The psychology of shopping
The region's retail industry has evolved at break-neck speed.
While online shopping continues to grow in popularity, having a strong physical presence will always be vital for retailers.
The retail store acts as a brand promise, a statement of intent and an essential forum for interaction between the consumer and the product.
This is particularly apparent in this part of the world, where shopping is still a key social activity, and the need to see and touch a product before buying remains strong.
“Without a doubt, online is a major influencer on the development of consumer markets,” said Ian Caulder of London-based creative agency, Caulder Moore, which has been involved in a series of projects in the region, including Gina Shoes, Dubai Mall and Boutique 1 in Mirdif City Centre.
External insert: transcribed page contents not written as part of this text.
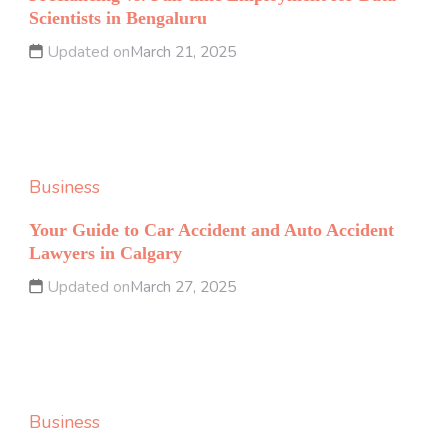
Scientists in Bengaluru
Updated on
March 21, 2025
Business
Your Guide to Car Accident and Auto Accident
Lawyers in Calgary
Updated on
March 27, 2025
Business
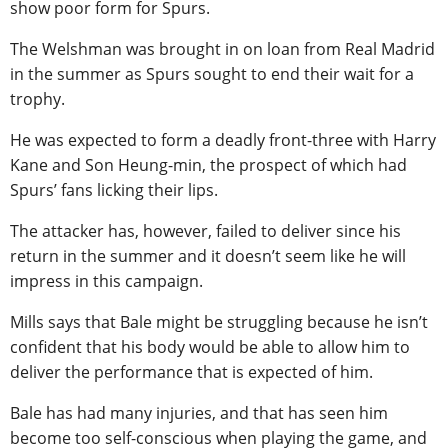
show poor form for Spurs.
The Welshman was brought in on loan from Real Madrid
in the summer as Spurs sought to end their wait for a
trophy.
He was expected to form a deadly front-three with Harry
Kane and Son Heung-min, the prospect of which had
Spurs’ fans licking their lips.
The attacker has, however, failed to deliver since his
return in the summer and it doesn’t seem like he will
impress in this campaign.
Mills says that Bale might be struggling because he isn’t
confident that his body would be able to allow him to
deliver the performance that is expected of him.
Bale has had many injuries, and that has seen him
become too self-conscious when playing the game, and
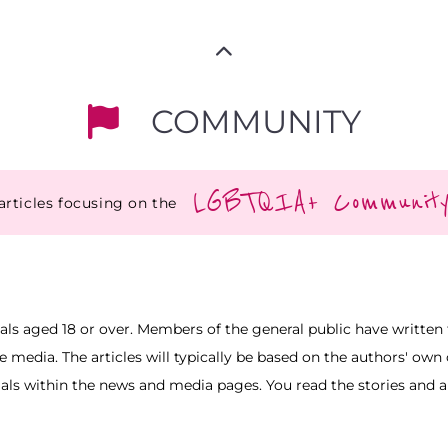
COMMUNITY
LGBTQIA+ Communit
articles focusing on the
uals aged 18 or over. Members of the general public have written t
he media. The articles will typically be based on the authors' ow
ials within the news and media pages. You read the stories and art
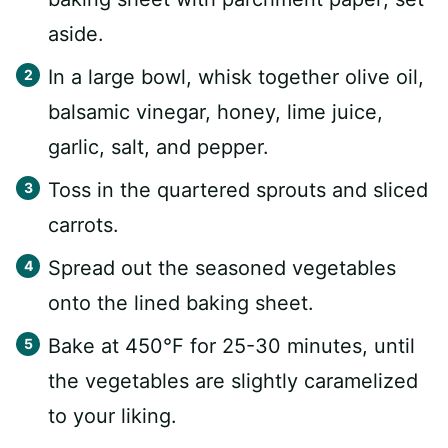
aside.
In a large bowl, whisk together olive oil,
balsamic vinegar, honey, lime juice,
garlic, salt, and pepper.
Toss in the quartered sprouts and sliced
carrots.
Spread out the seasoned vegetables
onto the lined baking sheet.
Bake at 450°F for 25-30 minutes, until
the vegetables are slightly caramelized
to your liking.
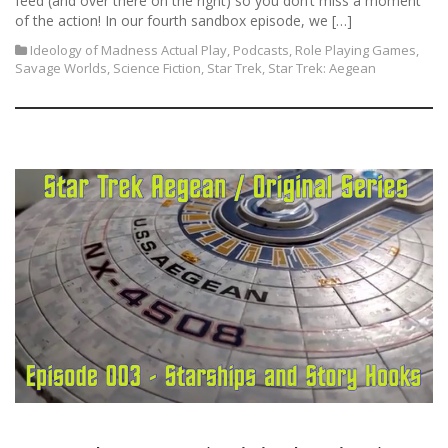
feed (and over there on the right) so you don’t miss a moment
of the action! In our fourth sandbox episode, we […]
Ideology of Madness Actual Play
,
Podcasts
,
Role Playing Games
,
Savage Worlds
,
Science Fiction
,
Star Trek
,
Star Trek: Aegean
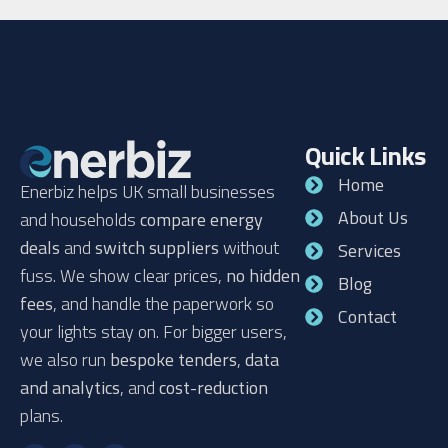
Quick Links
Home
Enerbiz helps UK small businesses
About Us
and households
compare energy
deals
and
switch suppliers
without
Services
fuss. We show clear prices,
no hidden
Blog
fees
, and handle the paperwork so
Contact
your lights stay on. For bigger users,
we also run
bespoke tenders
,
data
and analytics
, and
cost-reduction
plans.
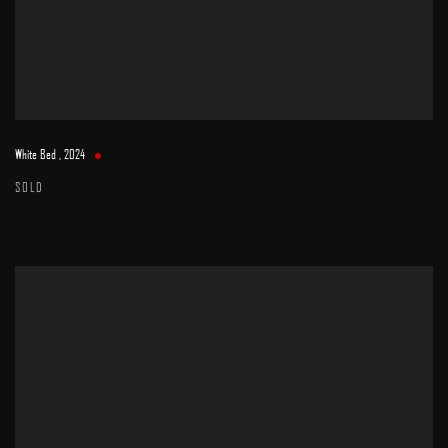
White Bed
,
2024
SOLD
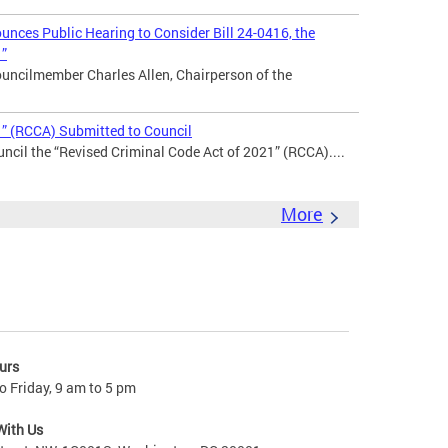
nces Public Hearing to Consider Bill 24-0416, the
1”
uncilmember Charles Allen, Chairperson of the
1” (RCCA) Submitted to Council
ncil the “Revised Criminal Code Act of 2021” (RCCA)....
More
urs
 Friday, 9 am to 5 pm
With Us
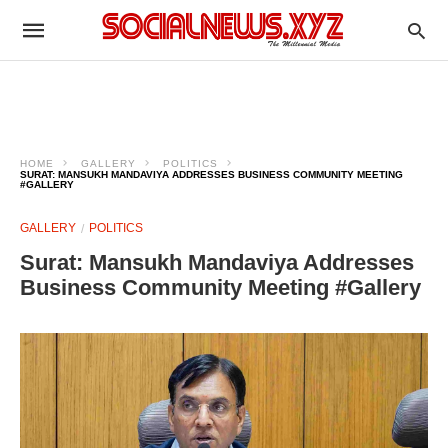
HOME
GALLERY
POLITICS
SURAT: MANSUKH MANDAVIYA ADDRESSES BUSINESS COMMUNITY MEETING
#GALLERY
GALLERY
POLITICS
Surat: Mansukh Mandaviya Addresses
Business Community Meeting #Gallery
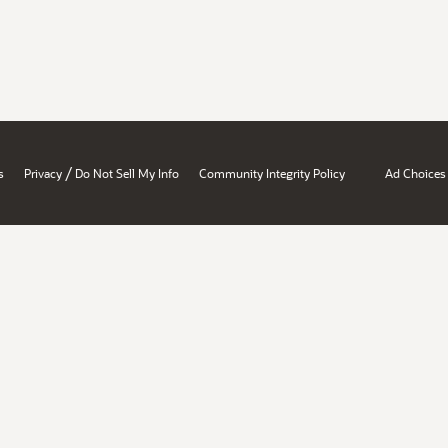
/
s
Privacy
Do Not Sell My Info
Community Integrity Policy
Ad Choices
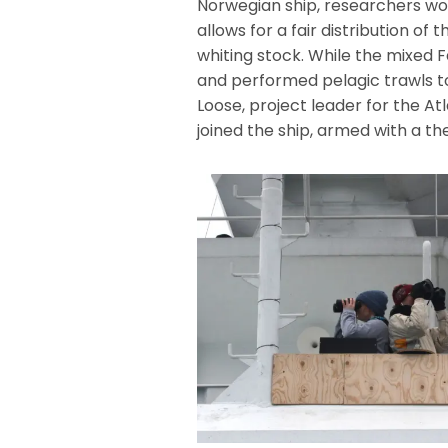
Norwegian ship, researchers wou
allows for a fair distribution o
whiting stock. While the mixed 
and performed pelagic trawls t
Loose, project leader for the 
joined the ship, armed with a t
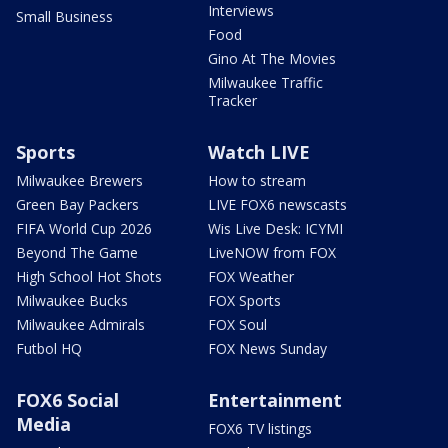
Interviews
Small Business
Food
Gino At The Movies
Milwaukee Traffic
Tracker
Sports
Watch LIVE
Milwaukee Brewers
How to stream
Green Bay Packers
LIVE FOX6 newscasts
FIFA World Cup 2026
Wis Live Desk: ICYMI
Beyond The Game
LiveNOW from FOX
High School Hot Shots
FOX Weather
Milwaukee Bucks
FOX Sports
Milwaukee Admirals
FOX Soul
Futbol HQ
FOX News Sunday
FOX6 Social
Entertainment
Media
FOX6 TV listings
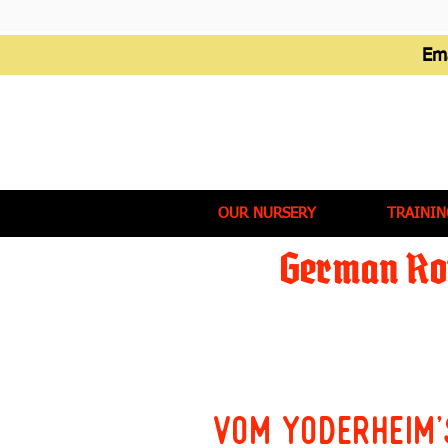
Em
OUR NURSERY
TRAININ
German Rot
Vom Yoderheim'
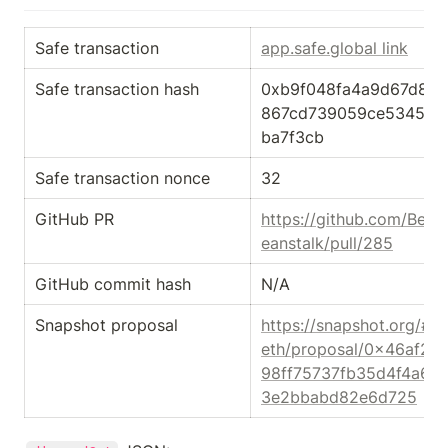
Safe transaction
app.safe.global link
Safe transaction hash
0xb9f048fa4a9d67d82
867cd739059ce53455e
ba7f3cb
Safe transaction nonce
32
GitHub PR
https://github.com/Bean
eanstalk/pull/285
GitHub commit hash
N/A
Snapshot proposal
https://snapshot.org/#/
eth/proposal/0x46af2f
98ff75737fb35d4f4a61
3e2bbabd82e6d725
“However, having an actual experience is also very important, and nowhere more so than in Dubai and the wider region. People want to go out and interact. Yes, you may get the best deal online, but it does not engage all your senses. There is nothing better then touching and feeling the product.”
Wooing the consumer
Retail design becomes all the more important in times of recession. As customers become increasingly reticent about parting with their hard-earned cash, retailers need to make even more of an effort to woo them. Customers need to be convinced that they are being offered value for money, and an effectively-designed store can create that vital sense of reassurance.
“We have been in business for over 20 years and have seen a few recessions. Retail is like a barometer of the economic climate,” said Caulder.
“At a hint of a recession, retailers always pull back, hold everything, cut back and reassess. The weakest businesses go, which allows new ones to fill the market,” he noted.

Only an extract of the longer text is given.